Same thing as above. And if they were genuinely good to you, tell them that.
Who should I connect with before leaving?
Honestly, pretty much everybody probably? LinkedIn connections are cheap. We talk more about this here: [Masterclass] How To Build Deep Relationships Quickly In Tech
How should I handle the exit interview?
It depends on whether you want to help the company:
What can I do to leave in a manner where I'm welcome to come in case things go south at the new place?
Feign extreme gratitude towards your entire team and make them feel awesome. 😂
Adding on to that, your performance is a big factor as well (and this is something you can't change anymore as you're on your way out).
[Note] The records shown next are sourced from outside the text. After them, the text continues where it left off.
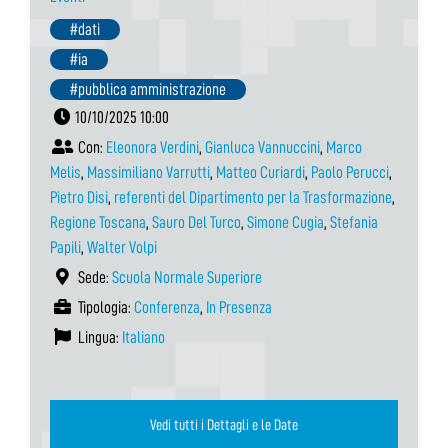
#dati
#ia
#pubblica amministrazione
10/10/2025 10:00
Con:
Eleonora Verdini
,
Gianluca Vannuccini
,
Marco
Melis
,
Massimiliano Varrutti
,
Matteo Curiardi
,
Paolo Perucci
,
Pietro Disi
,
referenti del Dipartimento per la Trasformazione
,
Regione Toscana
,
Sauro Del Turco
,
Simone Cugia
,
Stefania
Papili
,
Walter Volpi
Sede:
Scuola Normale Superiore
Tipologia:
Conferenza
,
In Presenza
Lingua:
Italiano
Vedi tutti i Dettagli e le Date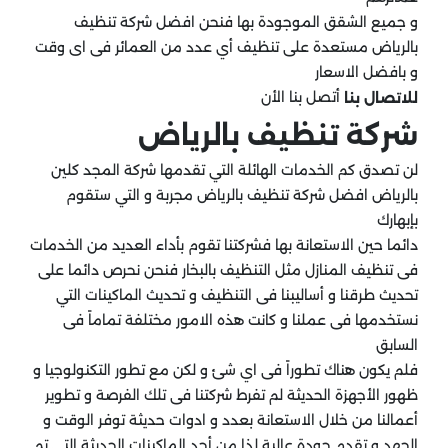
و جميع الشقق الموجودة بها فنحن افضل شركة تنظيف
بالرياض مستعدة على تنظيف أي عدد من العمائر فى اى وقت
و بافضل الاسعار
أتصل بنا الأن
للاتصال بنا
شركة تنظيف بالرياض
لن تصدق كم الخدمات الهائلة التي تقدمها شركة المجد كلين
بالرياض افضل شركة تنظيف بالرياض مجربة و التي ستقوم
بإبهارك
دائما حين الاستعانة بها فشركتنا تقوم بأداء العديد من الخدمات
فى تنظيف المنازل مثل التنظيف بالبخار فنحن نحرص دائما على
تحديث طرقنا و أساليبنا فى التنظيف و تحديث الماكينات التي
نستخدمها فى عملنا و كانت هذه الامور مختلفة تماماً فى
السابق
فلم يكون هناك تطوراً فى اي شئ و لكن مع تطور التكنولوجيا و
ظهور الأجهزة الحديثة لم تفرط شركتنا فى تلك الفرصة و تطوير
أعمالنا من خلال الاستعانة بعدد و ادوات حديثة توفر الوقت و
الجهد و تقدم جودة عالية لذا من أحد الماكينات الحديثة التي تم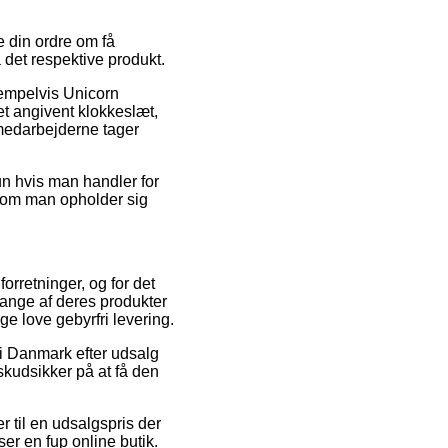
e din ordre om få
 det respektive produkt.
sempelvis Unicorn
t angivent klokkeslæt,
emedarbejderne tager
un hvis man handler for
t om man opholder sig
forretninger, og for det
mange af deres produkter
ge love gebyrfri levering.
 i Danmark efter udsalg
kudsikker på at få den
r til en udsalgspris der
ser en fup online butik.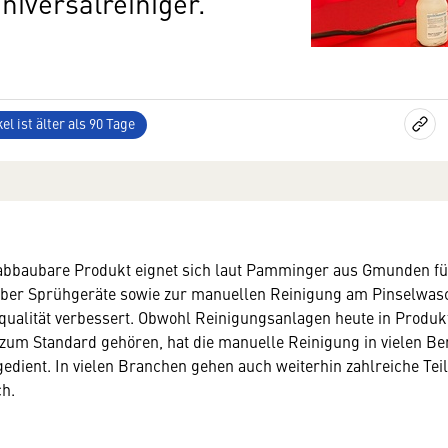
iversalreiniger.
el ist älter als 90 Tage
 abbaubare Produkt eignet sich laut Pamminger aus Gmunden fü
ber Sprühgeräte sowie zur manuellen Reinigung am Pinselwasc
zqualität verbessert. Obwohl Reinigungsanlagen heute in Produk
zum Standard gehören, hat die manuelle Reinigung in vielen Be
gedient. In vielen Branchen gehen auch weiterhin zahlreiche Tei
ch.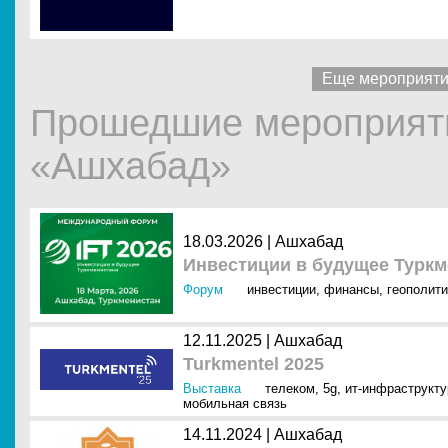
Еще мероприят
Прошедшие мероприяти
«Ашхабад»
18.03.2026 |
Ашхабад
Инвестиции в будущее Туркм
Форум
инвестиции
,
финансы
,
геополити
12.11.2025 |
Ашхабад
Turkmentel 2025
Выставка
телеком
,
5g
,
ит-инфраструкту
мобильная связь
14.11.2024 |
Ашхабад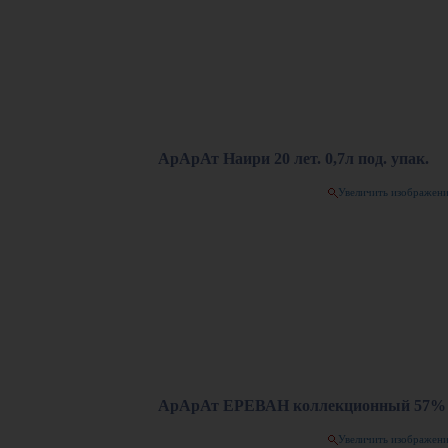
АрАрАт Наири 20 лет. 0,7л под. упак.
Увеличить изображен
АрАрАт ЕРЕВАН коллекционный 57% 
Увеличить изображен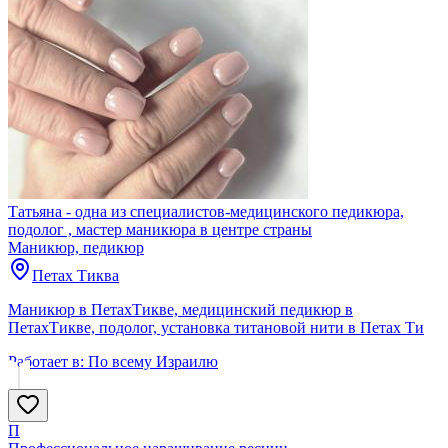
Татьяна - одна из специалистов-медицинского педикюра,
подолог , мастер маникюра в центре страны
Маникюр, педикюр
Петах Тиква
Маникюр в ПетахТикве, медицинский педикюр в
ПетахТикве, подолог, установка титановой нити в Петах Ти
Работает в:
По всему Израилю
П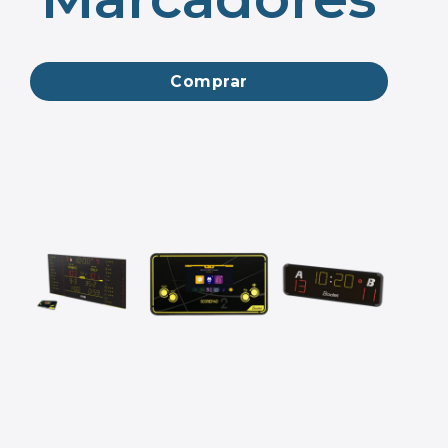
Comprar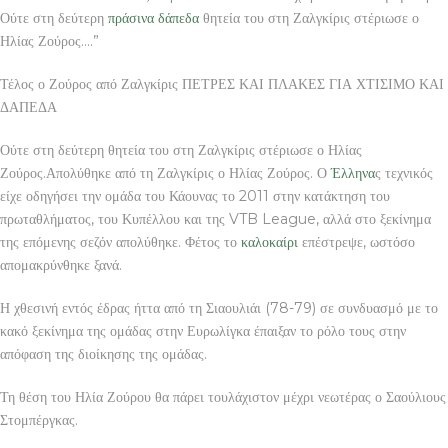
Ούτε στη δεύτερη
πράσινα δάπεδα
θητεία του στη Ζαλγκίρις στέριωσε ο
Ηλίας Ζούρος….”
Τέλος ο Ζούρος από Ζαλγκίρις ΠΕΤΡΕΣ ΚΑΙ ΠΛΑΚΕΣ ΓΙΑ ΧΤΙΣΙΜΟ ΚΑΙ
ΔΑΠΕΔΑ
Ούτε στη δεύτερη θητεία του στη Ζαλγκίρις στέριωσε ο Ηλίας
Ζούρος.Απολύθηκε από τη Ζαλγκίρις ο Ηλίας Ζούρος. Ο
Έλληνα
ς τεχνικός
είχε οδηγήσει την ομάδα του Κάουνας το 2011 στην κατάκτηση του
πρωταθλήματος, του Κυπέλλου και της VTB League, αλλά στο ξεκίνημα
της επόμενης σεζόν απολύθηκε. Φέτος το
καλοκαίρι
επέστρεψε, ωστόσο
απομακρύνθηκε ξανά.
Η χθεσινή εντός έδρας ήττα από τη Σιαουλιάι (78-79) σε συνδυασμό με το
κακό ξεκίνημα της ομάδας στην Ευρωλίγκα έπαιξαν το ρόλο τους στην
απόφαση της διοίκησης της ομάδας.
Τη θέση του Ηλία Ζούρου θα πάρει τουλάχιστον μέχρι νεωτέρας ο Σαούλιους
Στομπέργκας.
For example, Meta labels every departing employee as "regretful" or "non-regretful" exit:
You mentioned that you were a strong performer, so there's a good chance you'll be in the "regretful" bucket for your company (if it exists). All the more reason to make the effort to preserve bridges (and maybe even try to extend them).
Keep it simple and don't overthink it. In all my previous jobs, I didn't let how I felt about any of those places / people affect what I do in terms of ensuring there is a good transition and clean handoff. Maintain a high professional standard when doing this and trust me, people notice and remember, especially if it's done poorly.
In terms of what feedback to give, you'll know best who will take the feedback in a constructive manner vs. those that see it as offensive, which will lead to an unproductive outcome. I usually refrain from going too deep into the weeds, especially when feeling strong emotions (e.g. resentment for current place/people and/or excitement for new job). I've had some success with giving feedback to certain people I keep in touch with after I've left the job for a few months (those are usually worthwhile connection and good investments of time to offer feedback).
Bound the time and energy you spend on the above. Don't linger on it for too long, you've got an exciting journey awaiting you in your new role. Good luck!